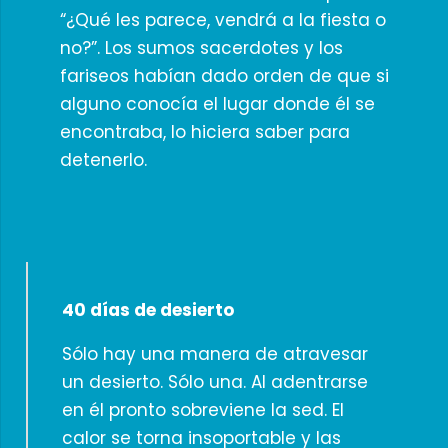
“¿Qué les parece, vendrá a la fiesta o
no?”. Los sumos sacerdotes y los
fariseos habían dado orden de que si
alguno conocía el lugar donde él se
encontraba, lo hiciera saber para
detenerlo.
40 días de desierto
Sólo hay una manera de atravesar
un desierto. Sólo una. Al adentrarse
en él pronto sobreviene la sed. El
calor se torna insoportable y las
------------------------------------
■ Requirement ■
Please set down every line of the data above precisely, dropping the images.

■ Answer box ■
“¿Qué les parece, vendrá a la fiesta o
no?”. Los sumos sacerdotes y los
fariseos habían dado orden de que si
alguno conocía el lugar donde él se
encontraba, lo hiciera saber para
detenerlo.
40 días de desierto
Sólo hay una manera de atravesar
un desierto. Sólo una. Al adentrarse
en él pronto sobreviene la sed. El
calor se torna insoportable y las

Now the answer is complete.